EXERCISE DETAILS →
Search the entries below for "services" and copy each matching line.

DATASET RECORDS →
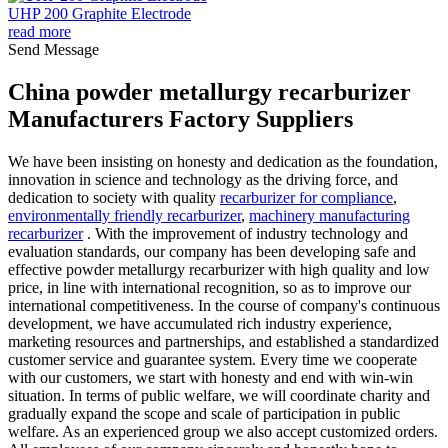
UHP 200 Graphite Electrode
read more
Send Message
China powder metallurgy recarburizer
Manufacturers Factory Suppliers
We have been insisting on honesty and dedication as the foundation,
innovation in science and technology as the driving force, and
dedication to society with quality
recarburizer for compliance
,
environmentally friendly recarburizer
,
machinery manufacturing
recarburizer
. With the improvement of industry technology and
evaluation standards, our company has been developing safe and
effective powder metallurgy recarburizer with high quality and low
price, in line with international recognition, so as to improve our
international competitiveness. In the course of company's continuous
development, we have accumulated rich industry experience,
marketing resources and partnerships, and established a standardized
customer service and guarantee system. Every time we cooperate
with our customers, we start with honesty and end with win-win
situation. In terms of public welfare, we will coordinate charity and
gradually expand the scope and scale of participation in public
welfare. As an experienced group we also accept customized orders.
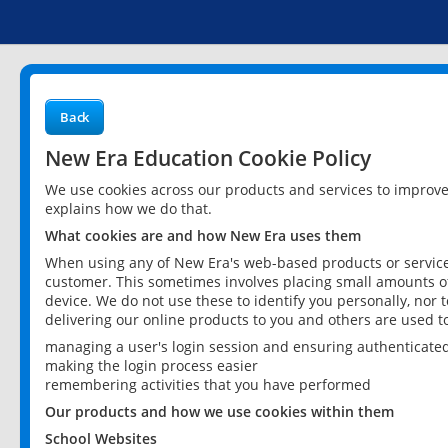
Back
New Era Education Cookie Policy
We use cookies across our products and services to improv
explains how we do that.
What cookies are and how New Era uses them
When using any of New Era's web-based products or services
customer. This sometimes involves placing small amounts of
device. We do not use these to identify you personally, nor 
delivering our online products to you and others are used t
managing a user's login session and ensuring authenticate
making the login process easier
remembering activities that you have performed
Our products and how we use cookies within them
School Websites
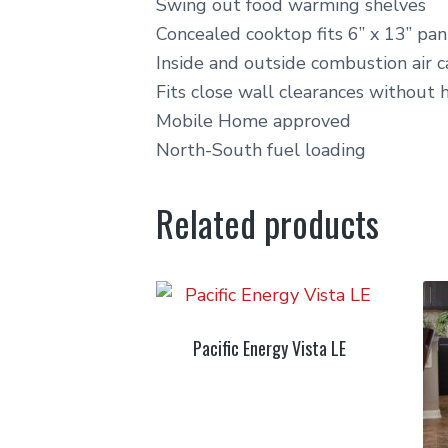
Swing out food warming shelves
Concealed cooktop fits 6” x 13” pan
Inside and outside combustion air 
Fits close wall clearances without 
Mobile Home approved
North-South fuel loading
Related products
Pacific Energy Vista LE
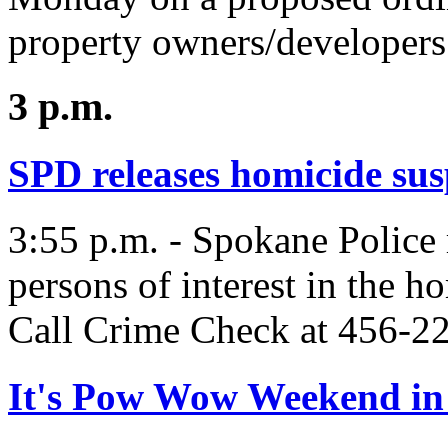
property owners/developers 
3 p.m.
SPD releases homicide sus
3:55 p.m. - Spokane Police 
persons of interest in the h
Call Crime Check at 456-22
It's Pow Wow Weekend in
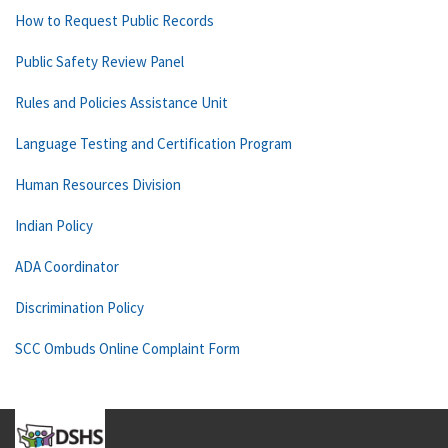
How to Request Public Records
Public Safety Review Panel
Rules and Policies Assistance Unit
Language Testing and Certification Program
Human Resources Division
Indian Policy
ADA Coordinator
Discrimination Policy
SCC Ombuds Online Complaint Form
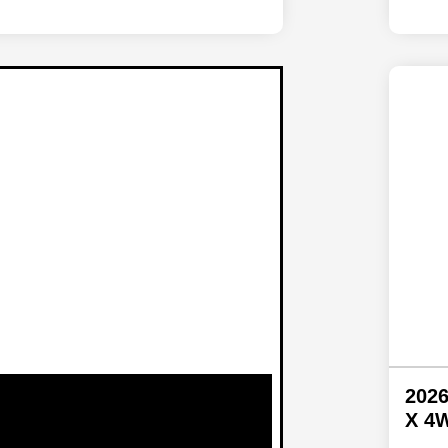
2026
X 4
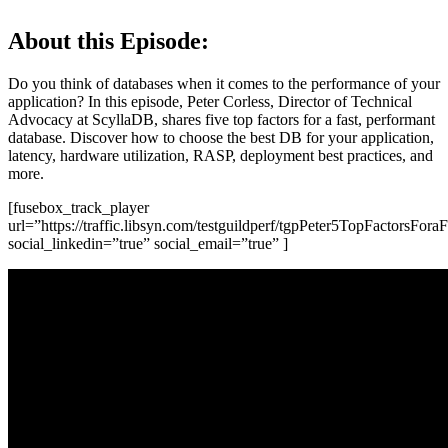
About this Episode:
Do you think of databases when it comes to the performance of your
application? In this episode, Peter Corless, Director of Technical
Advocacy at ScyllaDB, shares five top factors for a fast, performant
database. Discover how to choose the best DB for your application,
latency, hardware utilization, RASP, deployment best practices, and
more.
[fusebox_track_player
url=”https://traffic.libsyn.com/testguildperf/tgpPeter5TopFactorsFo
social_linkedin=”true” social_email=”true” ]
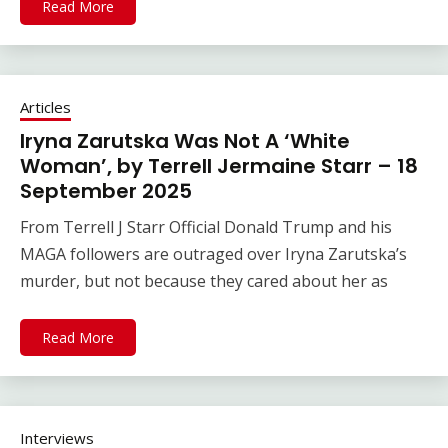
Read More
Articles
Iryna Zarutska Was Not A ‘White
Woman’, by Terrell Jermaine Starr – 18
September 2025
From Terrell J Starr Official Donald Trump and his
MAGA followers are outraged over Iryna Zarutska’s
murder, but not because they cared about her as
Read More
Interviews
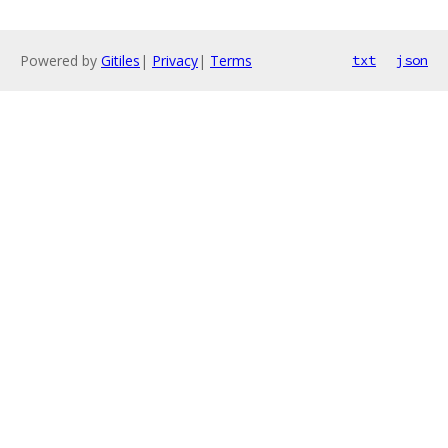
Powered by
Gitiles
|
Privacy
|
Terms
txt
json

ANSWER SECTION →
We use cookies across our products and services to improv
When using any of New Era's web-based products or services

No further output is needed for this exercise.